═══ PROVIDED ENTRIES

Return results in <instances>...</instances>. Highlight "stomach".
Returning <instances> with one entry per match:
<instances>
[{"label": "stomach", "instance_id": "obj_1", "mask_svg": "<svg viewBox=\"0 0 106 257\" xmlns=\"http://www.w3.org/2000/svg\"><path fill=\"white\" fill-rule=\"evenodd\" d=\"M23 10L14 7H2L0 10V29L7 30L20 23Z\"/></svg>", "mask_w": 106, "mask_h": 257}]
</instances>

══════

→ **YOUR OBJECTIVE**
What you write must be identical to the material above.

→ **ANSWER SECTION**
Return results in <instances>...</instances>. Highlight "stomach".
Returning <instances> with one entry per match:
<instances>
[{"label": "stomach", "instance_id": "obj_1", "mask_svg": "<svg viewBox=\"0 0 106 257\" xmlns=\"http://www.w3.org/2000/svg\"><path fill=\"white\" fill-rule=\"evenodd\" d=\"M23 10L14 7H2L0 10V29L7 30L20 23Z\"/></svg>", "mask_w": 106, "mask_h": 257}]
</instances>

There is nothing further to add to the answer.